Requirement: Skip the pictures and copy all the data that follows exactly.

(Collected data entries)
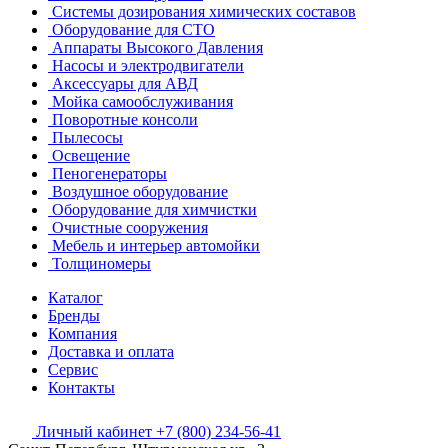
Системы дозирования химических составов
Оборудование для СТО
Аппараты Высокого Давления
Насосы и электродвигатели
Аксессуары для АВД
Мойка самообслуживания
Поворотные консоли
Пылесосы
Освещение
Пеногенераторы
Воздушное оборудование
Оборудование для химчистки
Очистные сооружения
Мебель и интерьер автомойки
Толщиномеры
Каталог
Бренды
Компания
Доставка и оплата
Сервис
Контакты
Личный кабинет
+7 (800) 234-56-41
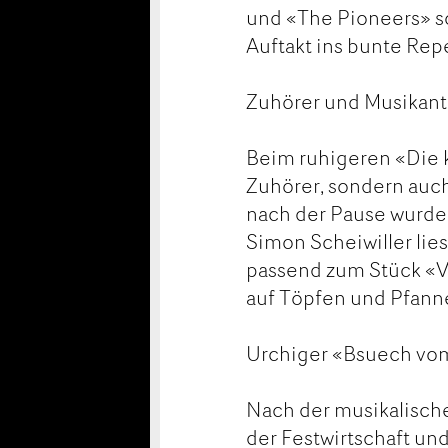
und «The Pioneers» so
Auftakt ins bunte Repe
Zuhörer und Musikant
Beim ruhigeren «Die k
Zuhörer, sondern auc
nach der Pause wurde 
Simon Scheiwiller lie
passend zum Stück «Va
auf Töpfen und Pfann
Urchiger «Bsuech vo
Nach der musikalisch
der Festwirtschaft un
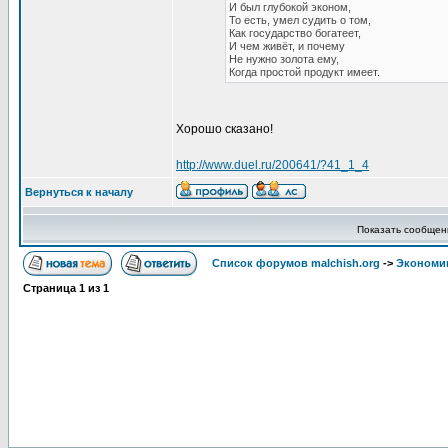
И был глубокой эконом,
То есть, умел судить о том,
Как государство богатеет,
И чем живёт, и почему
Не нужно золота ему,
Когда простой продукт имеет.
Хорошо сказано!
http://www.duel.ru/200641/?41_1_4
Вернуться к началу
Показать сообщен
Список форумов malchish.org
->
Экономи
Страница
1
из
1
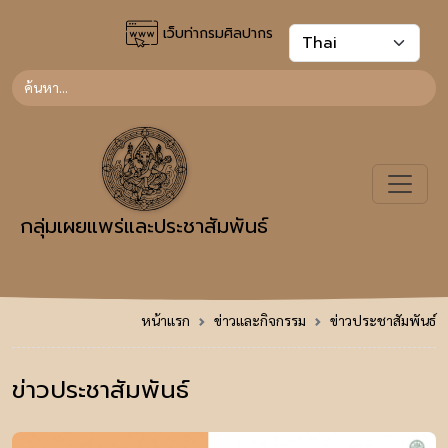
เว็บท่ากรมศิลปากร
กลุ่มเผยแพร่และประชาสัมพันธ์
หน้าแรก
ข่าวและกิจกรรม
ข่าวประชาสัมพันธ์
ข่าวประชาสัมพันธ์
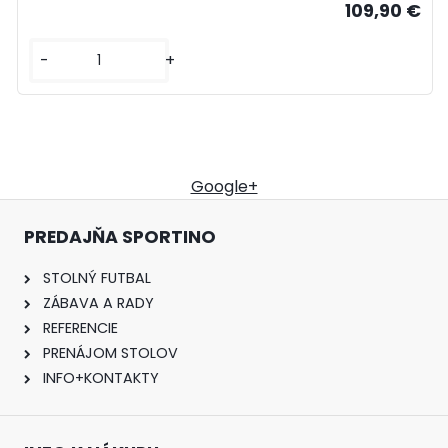
109,90 €
-
+
Google+
PREDAJŇA SPORTINO
STOLNÝ FUTBAL
ZÁBAVA A RADY
REFERENCIE
PRENÁJOM STOLOV
INFO+KONTAKTY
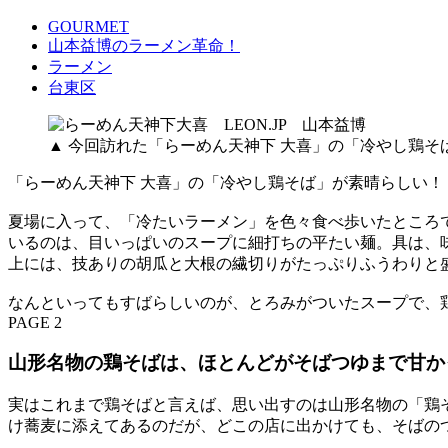
GOURMET
山本益博のラーメン革命！
ラーメン
台東区
▲ 今回訪れた「らーめん天神下 大喜」の「冷やし鶏そ
「らーめん天神下 大喜」の「冷やし鶏そば」が素晴らしい！ 
夏場に入って、「冷たいラーメン」を色々食べ歩いたところ
いるのは、目いっぱいのスープに細打ちの平たい麺。具は、
上には、技ありの胡瓜と大根の繊切りがたっぷりふうわりと
なんといってもすばらしいのが、とろみがついたスープで、
PAGE 2
山形名物の鶏そばは、ほとんどがそばつゆまで甘か
実はこれまで鶏そばと言えば、思い出すのは山形名物の「鶏
け蕎麦に添えてあるのだが、どこの店に出かけても、そばの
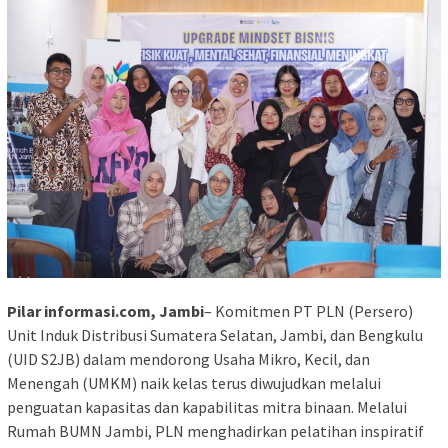
Pilar informasi.com, Jambi
– Komitmen PT PLN (Persero)
Unit Induk Distribusi Sumatera Selatan, Jambi, dan Bengkulu
(UID S2JB) dalam mendorong Usaha Mikro, Kecil, dan
Menengah (UMKM) naik kelas terus diwujudkan melalui
penguatan kapasitas dan kapabilitas mitra binaan. Melalui
Rumah BUMN Jambi, PLN menghadirkan pelatihan inspiratif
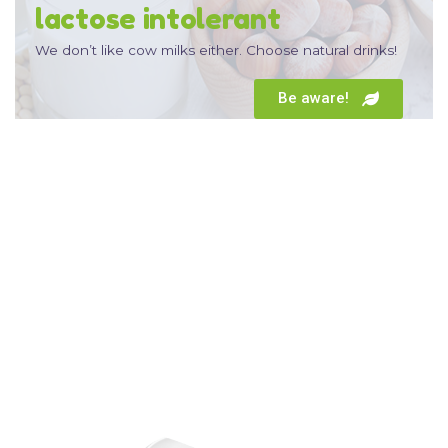
paleo lifestyle
We don’t like cow milks either. Choose natural drinks!
Be aware!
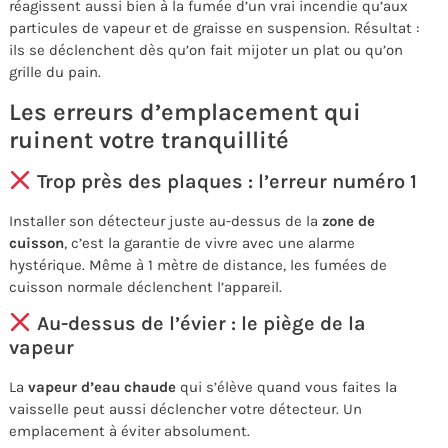
réagissent aussi bien à la fumée d’un vrai incendie qu’aux
particules de vapeur et de graisse en suspension. Résultat :
ils se déclenchent dès qu’on fait mijoter un plat ou qu’on
grille du pain.
Les erreurs d’emplacement qui
ruinent votre tranquillité
Trop près des plaques : l’erreur numéro 1
Installer son détecteur juste au-dessus de la
zone de
cuisson
, c’est la garantie de vivre avec une alarme
hystérique. Même à 1 mètre de distance, les fumées de
cuisson normale déclenchent l’appareil.
Au-dessus de l’évier : le piège de la
vapeur
La
vapeur d’eau chaude
qui s’élève quand vous faites la
vaisselle peut aussi déclencher votre détecteur. Un
emplacement à éviter absolument.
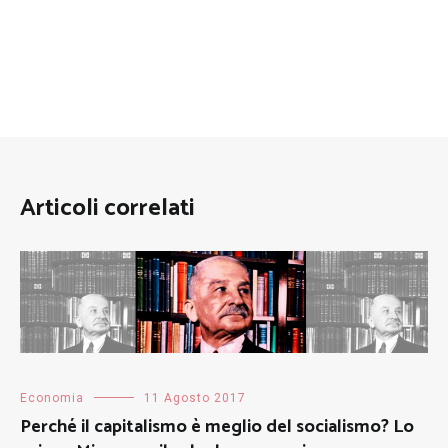
Articoli correlati
Economia
11 Agosto 2017
Perché il capitalismo è meglio del socialismo? Lo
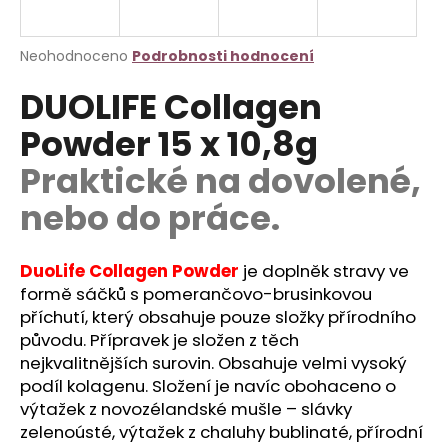
a
j
Průměrné
Neohodnoceno
Podrobnosti hodnocení
í
hodnocení
DUOLIFE Collagen
produktu
t
je
?
Powder 15 x 10,8g
0,0
z
Praktické na dovolené,
5
hvězdiček.
nebo do práce.
HLEDAT
DuoLife Collagen Powder
je doplněk stravy ve
formě sáčků s pomerančovo-brusinkovou
příchutí, který obsahuje pouze složky přírodního
D
o
původu. Přípravek je složen z těch
p
nejkvalitnějších surovin. Obsahuje velmi vysoký
o
podíl kolagenu. Složení je navíc obohaceno o
r
výtažek z novozélandské mušle – slávky
u
zelenoústé, výtažek z chaluhy bublinaté, přírodní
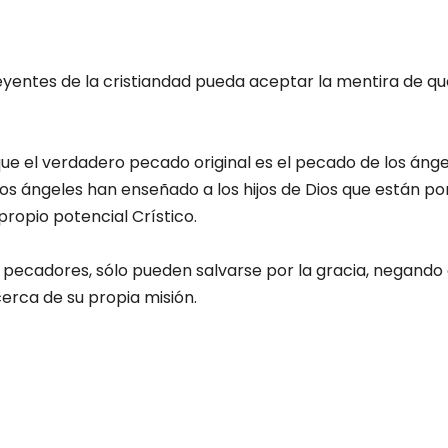
antity
creyentes de la cristiandad pueda aceptar la mentira de
ue el verdadero pecado original es el pecado de los ánge
. Esos ángeles han enseñado a los hijos de Dios que está
propio potencial Crístico.
 pecadores, sólo pueden salvarse por la gracia, negando 
erca de su propia misión.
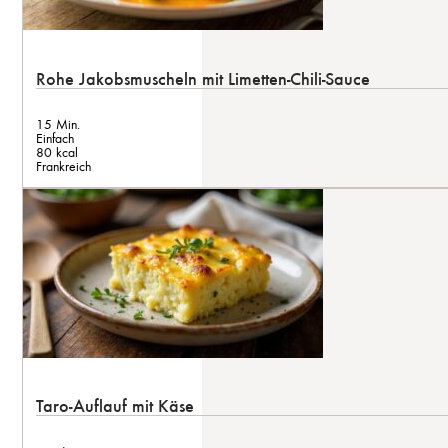
Rohe Jakobsmuscheln mit Limetten-Chili-Sauce
15 Min.
Einfach
80 kcal
Frankreich
Taro-Auflauf mit Käse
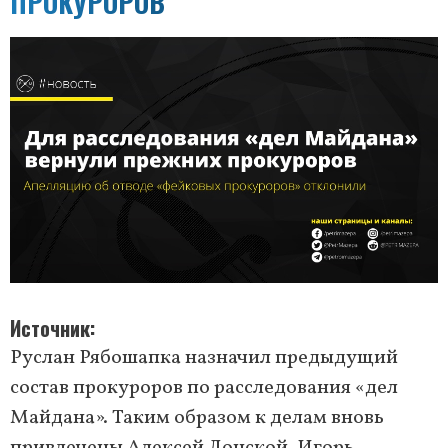
ПРОКУРОРОВ
Источник
Руслан Рябошапка назначил предыдущий
состав прокуроров по расследования «дел
Майдана». Таким образом к делам вновь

Result below:
Системы дозирования химических составов
Оборудование для СТО
Аппараты Высокого Давления
Насосы и электродвигатели
Аксессуары для АВД
Мойка самообслуживания
Поворотные консоли
Пылесосы
Освещение
Пеногенераторы
Воздушное оборудование
Оборудование для химчистки
Очистные сооружения
Мебель и интерьер автомойки
Толщиномеры
Каталог
Бренды
Компания
Доставка и оплата
Сервис
Контакты
Личный кабинет
+7 (800) 234-56-41
und «The Pioneers» so
Auftakt ins bunte Repe
Zuhörer und Musikant
Beim ruhigeren «Die k
Zuhörer, sondern auc
nach der Pause wurde 
Simon Scheiwiller lie
passend zum Stück «Va
auf Töpfen und Pfann
Urchiger «Bsuech vo
Nach der musikalisch
der Festwirtschaft un
И был глубокой эконом,
То есть, умел судить о том,
Как государство богатеет,
И чем живёт, и почему
Не нужно золота ему,
Когда простой продукт имеет.
Хорошо сказано!
http://www.duel.ru/200641/?41_1_4
Вернуться к началу
Показать сообщен
Список форумов malchish.org
->
Экономи
Страница
1
из
1
เว็บท่ากรมศิลปากร
กลุ่มเผยแพร่และประชาสัมพันธ์
หน้าแรก
ข่าวและกิจกรรม
ข่าวประชาสัมพันธ์
ข่าวประชาสัมพันธ์
109,90 €
-
+
Google+
PREDAJŇA SPORTINO
STOLNÝ FUTBAL
ZÁBAVA A RADY
REFERENCIE
PRENÁJOM STOLOV
INFO+KONTAKTY
GOURMET
山本益博のラーメン革命！
ラーメン
台東区
▲ 今回訪れた「らーめん天神下 大喜」の「冷やし鶏そ
「らーめん天神下 大喜」の「冷やし鶏そば」が素晴らしい！ 
夏場に入って、「冷たいラーメン」を色々食べ歩いたところ
いるのは、目いっぱいのスープに細打ちの平たい麺。具は、
上には、技ありの胡瓜と大根の繊切りがたっぷりふうわりと
なんといってもすばらしいのが、とろみがついたスープで、
PAGE 2
山形名物の鶏そばは、ほとんどがそばつゆまで甘か
実はこれまで鶏そばと言えば、思い出すのは山形名物の「鶏
け蕎麦に添えてあるのだが、どこの店に出かけても、そばの
Pilar informasi.com, Jambi
– Komitmen PT PLN (Persero)
Unit Induk Distribusi Sumatera Selatan, Jambi, dan Bengkulu
(UID S2JB) dalam mendorong Usaha Mikro, Kecil, dan
Menengah (UMKM) naik kelas terus diwujudkan melalui
penguatan kapasitas dan kapabilitas mitra binaan. Melalui
Rumah BUMN Jambi, PLN menghadirkan pelatihan inspiratif
paleo lifestyle
We don’t like cow milks either. Choose natural drinks!
Be aware!
réagissent aussi bien à la fumée d’un vrai incendie qu’aux
particules de vapeur et de graisse en suspension. Résultat :
ils se déclenchent dès qu’on fait mijoter un plat ou qu’on
grille du pain.
Les erreurs d’emplacement qui
ruinent votre tranquillité
Trop près des plaques : l’erreur numéro 1
Installer son détecteur juste au-dessus de la
zone de
cuisson
, c’est la garantie de vivre avec une alarme
hystérique. Même à 1 mètre de distance, les fumées de
cuisson normale déclenchent l’appareil.
Au-dessus de l’évier : le piège de la
vapeur
La
vapeur d’eau chaude
qui s’élève quand vous faites la
vaisselle peut aussi déclencher votre détecteur. Un
emplacement à éviter absolument.
Articoli correlati
Economia
11 Agosto 2017
Perché il capitalismo è meglio del socialismo? Lo
a
j
Průměrné
Neohodnoceno
Podrobnosti hodnocení
í
hodnocení
DUOLIFE Collagen
produktu
t
je
?
Powder 15 x 10,8g
0,0
z
Praktické na dovolené,
5
hvězdiček.
nebo do práce.
HLEDAT
DuoLife Collagen Powder
je doplněk stravy ve
formě sáčků s pomerančovo-brusinkovou
příchutí, který obsahuje pouze složky přírodního
D
o
původu. Přípravek je složen z těch
p
nejkvalitnějších surovin. Obsahuje velmi vysoký
o
podíl kolagenu. Složení je navíc obohaceno o
r
výtažek z novozélandské mušle – slávky
u
zelenoústé, výtažek z chaluhy bublinaté, přírodní
antity
creyentes de la cristiandad pueda aceptar la mentira de
ue el verdadero pecado original es el pecado de los ánge
. Esos ángeles han enseñado a los hijos de Dios que está
propio potencial Crístico.
 pecadores, sólo pueden salvarse por la gracia, negando 
erca de su propia misión.
Rohe Jakobsmuscheln mit Limetten-Chili-Sauce
15 Min.
Einfach
80 kcal
Frankreich
Taro-Auflauf mit Käse
ПРОКУРОРОВ
Источник
Руслан Рябошапка назначил предыдущий
состав прокуроров по расследования «дел
Майдана». Таким образом к делам вновь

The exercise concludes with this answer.